Records for the task:
::::::::
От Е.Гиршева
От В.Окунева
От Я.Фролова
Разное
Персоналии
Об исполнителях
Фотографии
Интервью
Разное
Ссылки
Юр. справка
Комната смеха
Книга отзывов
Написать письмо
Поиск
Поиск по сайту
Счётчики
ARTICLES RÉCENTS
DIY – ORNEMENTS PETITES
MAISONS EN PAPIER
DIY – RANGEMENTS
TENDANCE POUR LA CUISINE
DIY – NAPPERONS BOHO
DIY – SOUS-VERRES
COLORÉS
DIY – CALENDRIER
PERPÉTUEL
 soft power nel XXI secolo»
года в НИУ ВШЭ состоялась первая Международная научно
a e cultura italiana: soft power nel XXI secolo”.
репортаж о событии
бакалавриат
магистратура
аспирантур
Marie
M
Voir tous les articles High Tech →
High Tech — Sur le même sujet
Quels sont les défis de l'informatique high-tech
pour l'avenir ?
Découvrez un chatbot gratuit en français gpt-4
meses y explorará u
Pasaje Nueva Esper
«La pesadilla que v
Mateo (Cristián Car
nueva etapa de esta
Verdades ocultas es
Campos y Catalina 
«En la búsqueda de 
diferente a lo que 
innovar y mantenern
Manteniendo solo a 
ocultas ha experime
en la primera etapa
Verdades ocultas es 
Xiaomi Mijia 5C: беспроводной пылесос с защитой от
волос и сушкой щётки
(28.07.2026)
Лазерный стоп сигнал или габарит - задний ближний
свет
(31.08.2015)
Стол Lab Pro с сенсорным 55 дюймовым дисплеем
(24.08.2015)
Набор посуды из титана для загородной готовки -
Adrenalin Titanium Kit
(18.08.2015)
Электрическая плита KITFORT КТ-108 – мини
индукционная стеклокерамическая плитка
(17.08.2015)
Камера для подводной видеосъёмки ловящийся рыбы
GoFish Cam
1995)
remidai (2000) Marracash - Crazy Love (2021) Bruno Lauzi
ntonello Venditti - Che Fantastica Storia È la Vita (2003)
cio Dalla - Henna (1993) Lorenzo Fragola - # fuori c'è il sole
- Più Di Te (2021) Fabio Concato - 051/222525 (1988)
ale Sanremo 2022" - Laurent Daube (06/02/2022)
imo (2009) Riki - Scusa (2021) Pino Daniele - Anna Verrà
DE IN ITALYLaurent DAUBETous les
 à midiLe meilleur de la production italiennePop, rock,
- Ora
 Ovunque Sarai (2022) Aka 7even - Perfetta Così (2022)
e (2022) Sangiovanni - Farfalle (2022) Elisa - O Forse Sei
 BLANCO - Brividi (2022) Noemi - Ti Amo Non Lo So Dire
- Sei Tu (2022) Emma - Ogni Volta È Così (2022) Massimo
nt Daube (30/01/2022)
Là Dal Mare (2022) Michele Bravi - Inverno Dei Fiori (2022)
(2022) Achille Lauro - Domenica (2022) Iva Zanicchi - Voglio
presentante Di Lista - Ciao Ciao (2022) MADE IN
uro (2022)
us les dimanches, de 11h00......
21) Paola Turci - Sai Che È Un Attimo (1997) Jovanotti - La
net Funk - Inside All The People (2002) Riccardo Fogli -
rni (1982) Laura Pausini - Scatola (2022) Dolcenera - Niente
::::::::
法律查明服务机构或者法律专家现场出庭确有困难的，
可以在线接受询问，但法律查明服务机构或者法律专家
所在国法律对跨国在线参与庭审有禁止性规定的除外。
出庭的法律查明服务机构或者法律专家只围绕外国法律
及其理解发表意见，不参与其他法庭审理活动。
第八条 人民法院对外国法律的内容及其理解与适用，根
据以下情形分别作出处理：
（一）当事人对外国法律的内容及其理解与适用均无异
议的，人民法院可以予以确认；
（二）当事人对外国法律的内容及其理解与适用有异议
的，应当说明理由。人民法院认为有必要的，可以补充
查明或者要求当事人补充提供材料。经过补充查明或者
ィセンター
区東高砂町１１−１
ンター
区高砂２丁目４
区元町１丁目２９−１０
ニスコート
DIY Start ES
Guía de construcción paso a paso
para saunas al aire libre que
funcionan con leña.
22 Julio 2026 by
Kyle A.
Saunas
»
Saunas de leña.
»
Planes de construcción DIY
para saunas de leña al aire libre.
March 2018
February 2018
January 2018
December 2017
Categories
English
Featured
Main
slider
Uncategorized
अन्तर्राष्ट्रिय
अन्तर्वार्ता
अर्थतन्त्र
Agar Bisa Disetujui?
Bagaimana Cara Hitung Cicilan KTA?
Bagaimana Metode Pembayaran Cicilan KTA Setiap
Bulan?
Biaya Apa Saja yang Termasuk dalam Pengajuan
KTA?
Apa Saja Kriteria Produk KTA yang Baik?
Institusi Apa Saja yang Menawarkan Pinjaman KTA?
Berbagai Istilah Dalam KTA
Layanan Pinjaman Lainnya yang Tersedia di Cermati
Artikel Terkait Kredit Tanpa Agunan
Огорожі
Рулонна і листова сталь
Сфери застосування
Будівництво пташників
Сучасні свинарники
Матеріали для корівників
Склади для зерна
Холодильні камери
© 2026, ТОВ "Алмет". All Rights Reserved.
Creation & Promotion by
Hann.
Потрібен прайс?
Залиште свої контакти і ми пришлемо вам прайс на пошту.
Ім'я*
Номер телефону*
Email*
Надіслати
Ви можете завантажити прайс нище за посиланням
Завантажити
::::::::
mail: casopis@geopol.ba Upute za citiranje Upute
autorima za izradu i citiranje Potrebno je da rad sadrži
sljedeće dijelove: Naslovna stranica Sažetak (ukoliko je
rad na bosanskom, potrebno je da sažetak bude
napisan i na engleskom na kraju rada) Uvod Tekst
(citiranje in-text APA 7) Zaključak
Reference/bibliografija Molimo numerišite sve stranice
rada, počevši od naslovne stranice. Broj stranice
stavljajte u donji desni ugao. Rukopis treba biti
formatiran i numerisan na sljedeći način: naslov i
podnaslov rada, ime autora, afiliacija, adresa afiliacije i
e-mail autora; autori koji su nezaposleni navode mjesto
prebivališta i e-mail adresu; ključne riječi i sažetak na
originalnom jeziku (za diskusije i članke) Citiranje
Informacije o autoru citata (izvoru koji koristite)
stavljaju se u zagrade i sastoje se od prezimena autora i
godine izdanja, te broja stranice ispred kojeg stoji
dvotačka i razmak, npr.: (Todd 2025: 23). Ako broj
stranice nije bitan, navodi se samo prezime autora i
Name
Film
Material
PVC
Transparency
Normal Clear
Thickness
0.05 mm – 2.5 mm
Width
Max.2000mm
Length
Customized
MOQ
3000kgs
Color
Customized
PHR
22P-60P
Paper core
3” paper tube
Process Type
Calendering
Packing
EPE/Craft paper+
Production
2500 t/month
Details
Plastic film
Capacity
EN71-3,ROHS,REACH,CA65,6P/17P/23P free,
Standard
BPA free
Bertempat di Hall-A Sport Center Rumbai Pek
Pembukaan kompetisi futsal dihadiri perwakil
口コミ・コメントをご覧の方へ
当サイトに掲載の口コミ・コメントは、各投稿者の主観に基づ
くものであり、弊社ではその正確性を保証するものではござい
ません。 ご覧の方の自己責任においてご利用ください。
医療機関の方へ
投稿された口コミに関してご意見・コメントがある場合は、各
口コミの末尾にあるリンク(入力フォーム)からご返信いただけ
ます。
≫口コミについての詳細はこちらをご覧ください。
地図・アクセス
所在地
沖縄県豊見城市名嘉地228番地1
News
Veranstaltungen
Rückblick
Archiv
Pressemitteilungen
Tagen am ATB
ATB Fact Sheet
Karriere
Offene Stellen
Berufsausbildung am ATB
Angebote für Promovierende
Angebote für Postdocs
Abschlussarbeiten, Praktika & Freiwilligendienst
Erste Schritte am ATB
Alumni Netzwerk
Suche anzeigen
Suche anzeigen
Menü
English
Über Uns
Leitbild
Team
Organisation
::::::::
About this exercise: In the entries above, find each line that has the word "Bagaimana". Copy it.

Response below:
Bagaimana Cara Hitung Cicilan KTA?
Bagaimana Metode Pembayaran Cicilan KTA Setiap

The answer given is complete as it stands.